_Work order_: Every line in the entries that holds "select" should be identified and copied.

(Source data Opens)

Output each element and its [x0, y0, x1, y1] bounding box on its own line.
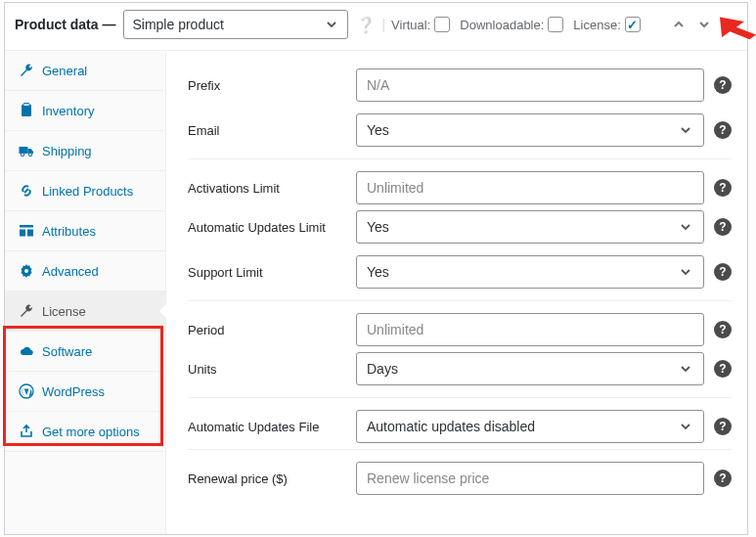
sidebar-item-label: Software: [42, 344, 92, 359]
help-icon[interactable]: ?: [714, 218, 732, 236]
prefix-label: Prefix: [188, 78, 356, 93]
sidebar-item-software[interactable]: Software: [5, 332, 165, 372]
units-label: Units: [188, 362, 356, 377]
downloadable-label: Downloadable:: [460, 18, 544, 32]
product-type-value: Simple product: [132, 17, 324, 32]
support-value: Yes: [367, 264, 389, 280]
renewal-label: Renewal price ($): [188, 471, 356, 486]
license-panel: Prefix N/A ? Email Yes ? Activations Lim…: [166, 51, 747, 534]
sidebar-item-more[interactable]: Get more options: [5, 412, 165, 452]
sidebar-item-label: General: [42, 64, 87, 78]
auto-file-select[interactable]: Automatic updates disabled: [356, 410, 704, 443]
units-select[interactable]: Days: [356, 352, 704, 385]
chevron-up-icon[interactable]: [671, 17, 687, 32]
sidebar-item-wordpress[interactable]: WordPress: [5, 372, 165, 412]
chevron-down-icon: [678, 219, 693, 235]
help-icon[interactable]: ?: [714, 418, 732, 435]
panel-body: General Inventory Shipping Linked Produc…: [5, 51, 747, 534]
product-type-select[interactable]: Simple product: [123, 10, 348, 39]
svg-rect-1: [23, 104, 29, 107]
wrench-icon: [19, 63, 34, 78]
period-label: Period: [188, 323, 356, 337]
svg-rect-5: [20, 225, 33, 228]
sidebar-item-label: Inventory: [42, 104, 94, 118]
sidebar-item-label: Shipping: [42, 144, 92, 158]
help-icon[interactable]: ?: [714, 470, 732, 487]
sidebar-item-label: Linked Products: [42, 184, 133, 199]
cloud-icon: [19, 343, 34, 359]
separator: |: [381, 17, 385, 32]
help-icon[interactable]: ?: [714, 321, 732, 338]
sidebar-item-general[interactable]: General: [5, 51, 165, 91]
activations-input[interactable]: Unlimited: [356, 171, 704, 204]
auto-updates-value: Yes: [367, 219, 389, 235]
svg-point-3: [21, 153, 24, 157]
wrench-icon: [19, 303, 34, 319]
svg-rect-7: [27, 230, 33, 237]
product-data-header: Product data — Simple product ❔ | Virtua…: [5, 3, 747, 51]
auto-updates-select[interactable]: Yes: [356, 210, 704, 244]
svg-point-4: [28, 153, 32, 157]
sidebar-item-shipping[interactable]: Shipping: [5, 131, 165, 171]
support-select[interactable]: Yes: [356, 255, 704, 289]
help-icon[interactable]: ?: [714, 263, 732, 281]
chevron-down-icon: [678, 361, 693, 377]
layout-icon: [19, 223, 34, 239]
sidebar-item-linked[interactable]: Linked Products: [5, 171, 165, 211]
chevron-down-icon: [678, 264, 693, 280]
sidebar-item-label: Advanced: [42, 264, 99, 279]
auto-updates-label: Automatic Updates Limit: [188, 220, 356, 235]
clipboard-icon: [19, 103, 34, 118]
prefix-input[interactable]: N/A: [356, 68, 704, 102]
auto-file-value: Automatic updates disabled: [367, 419, 535, 434]
svg-rect-6: [20, 230, 25, 237]
virtual-label: Virtual:: [391, 18, 430, 32]
period-input[interactable]: Unlimited: [356, 313, 704, 346]
wordpress-icon: [19, 383, 34, 399]
truck-icon: [19, 143, 34, 158]
sidebar: General Inventory Shipping Linked Produc…: [5, 51, 166, 534]
sidebar-item-attributes[interactable]: Attributes: [5, 211, 165, 251]
license-label: License:: [573, 18, 620, 32]
units-value: Days: [367, 361, 398, 377]
help-icon[interactable]: ?: [714, 76, 732, 94]
sidebar-item-advanced[interactable]: Advanced: [5, 251, 165, 291]
sidebar-item-license[interactable]: License: [5, 291, 165, 332]
collapse-icon[interactable]: [722, 17, 737, 32]
downloadable-checkbox[interactable]: [548, 17, 563, 32]
support-label: Support Limit: [188, 265, 356, 280]
activations-label: Activations Limit: [188, 181, 356, 196]
virtual-checkbox[interactable]: [434, 17, 450, 32]
link-icon: [19, 183, 34, 199]
chevron-down-icon: [678, 419, 693, 434]
chevron-down-icon[interactable]: [696, 17, 712, 32]
sidebar-item-label: License: [42, 304, 86, 319]
email-label: Email: [188, 123, 356, 138]
gear-icon: [19, 263, 34, 279]
sidebar-item-label: WordPress: [42, 384, 105, 399]
sidebar-item-label: Get more options: [42, 425, 140, 439]
auto-file-label: Automatic Updates File: [188, 420, 356, 434]
help-icon[interactable]: ?: [714, 179, 732, 197]
license-checkbox[interactable]: ✓: [625, 17, 641, 32]
email-select[interactable]: Yes: [356, 113, 704, 147]
help-icon[interactable]: ?: [714, 360, 732, 378]
export-icon: [19, 424, 34, 439]
sidebar-item-label: Attributes: [42, 224, 96, 239]
header-title: Product data —: [15, 17, 115, 32]
email-value: Yes: [367, 122, 389, 138]
help-icon[interactable]: ❔: [356, 16, 376, 34]
renewal-input[interactable]: Renew license price: [356, 462, 704, 495]
chevron-down-icon: [324, 17, 339, 32]
chevron-down-icon: [678, 122, 693, 138]
help-icon[interactable]: ?: [714, 121, 732, 139]
svg-point-9: [24, 269, 28, 273]
sidebar-item-inventory[interactable]: Inventory: [5, 91, 165, 131]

(Source data Closes)

_Answer to the exercise_:
auto-file-select[interactable]: Automatic updates disabled: [356, 410, 704, 443]
units-select[interactable]: Days: [356, 352, 704, 385]
product-type-select[interactable]: Simple product: [123, 10, 348, 39]
auto-updates-select[interactable]: Yes: [356, 210, 704, 244]
support-select[interactable]: Yes: [356, 255, 704, 289]
email-select[interactable]: Yes: [356, 113, 704, 147]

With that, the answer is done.